***** Raw data *****
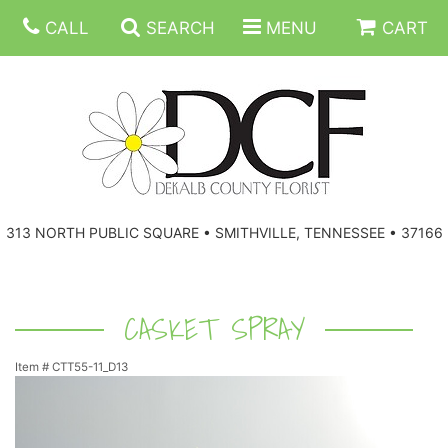
CALL
SEARCH
MENU
CART
ANNIVERSARY
313 NORTH PUBLIC SQUARE • SMITHVILLE, TENNESSEE • 37166
BIRTHDAY
FLORAL SUBSCRIPTIONS
CONGRATULATIONS
BALLOONS
BASKETS
CASKET SPRAY
Item #
CTT55-11_D13
GET WELL
CORPORATE GIFTS
WREATHS
JUST BECAUSE
GIFT BASKETS
VASE ARRANGEMENTS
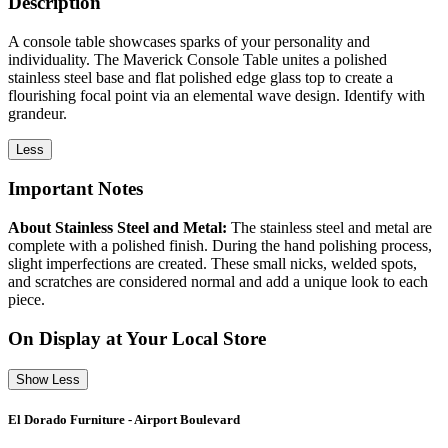
Description
A console table showcases sparks of your personality and
individuality. The Maverick Console Table unites a polished
stainless steel base and flat polished edge glass top to create a
flourishing focal point via an elemental wave design. Identify with
grandeur.
Less
Important Notes
About Stainless Steel and Metal:
The stainless steel and metal are
complete with a polished finish. During the hand polishing process,
slight imperfections are created. These small nicks, welded spots,
and scratches are considered normal and add a unique look to each
piece.
On Display at Your Local Store
Show Less
El Dorado Furniture - Airport Boulevard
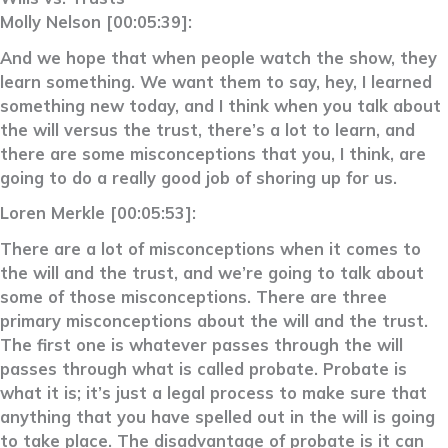
Molly Nelson [00:05:39]:
And we hope that when people watch the show, they
learn something. We want them to say, hey, I learned
something new today, and I think when you talk about
the will versus the trust, there’s a lot to learn, and
there are some misconceptions that you, I think, are
going to do a really good job of shoring up for us.
Loren Merkle [00:05:53]:
There are a lot of misconceptions when it comes to
the will and the trust, and we’re going to talk about
some of those misconceptions. There are three
primary misconceptions about the will and the trust.
The first one is whatever passes through the will
passes through what is called probate. Probate is
what it is; it’s just a legal process to make sure that
anything that you have spelled out in the will is going
to take place. The disadvantage of probate is it can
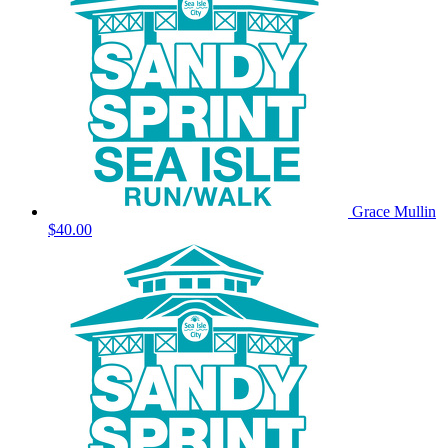
Grace Mullin
$40.00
*****
The answer must be the full listing retyped exactly, with no pictures in it.

CALL
SEARCH
MENU
CART
ANNIVERSARY
313 NORTH PUBLIC SQUARE • SMITHVILLE, TENNESSEE • 37166
BIRTHDAY
FLORAL SUBSCRIPTIONS
CONGRATULATIONS
BALLOONS
BASKETS
CASKET SPRAY
Item #
CTT55-11_D13
GET WELL
CORPORATE GIFTS
WREATHS
JUST BECAUSE
GIFT BASKETS
VASE ARRANGEMENTS
Description
A console table showcases sparks of your personality and
individuality. The Maverick Console Table unites a polished
stainless steel base and flat polished edge glass top to create a
flourishing focal point via an elemental wave design. Identify with
grandeur.
Less
Important Notes
About Stainless Steel and Metal:
The stainless steel and metal are
complete with a polished finish. During the hand polishing process,
slight imperfections are created. These small nicks, welded spots,
and scratches are considered normal and add a unique look to each
piece.
On Display at Your Local Store
Show Less
El Dorado Furniture - Airport Boulevard
Molly Nelson [00:05:39]:
And we hope that when people watch the show, they
learn something. We want them to say, hey, I learned
something new today, and I think when you talk about
the will versus the trust, there’s a lot to learn, and
there are some misconceptions that you, I think, are
going to do a really good job of shoring up for us.
Loren Merkle [00:05:53]:
There are a lot of misconceptions when it comes to
the will and the trust, and we’re going to talk about
some of those misconceptions. There are three
primary misconceptions about the will and the trust.
The first one is whatever passes through the will
passes through what is called probate. Probate is
what it is; it’s just a legal process to make sure that
anything that you have spelled out in the will is going
to take place. The disadvantage of probate is it can
Grace Mullin
$40.00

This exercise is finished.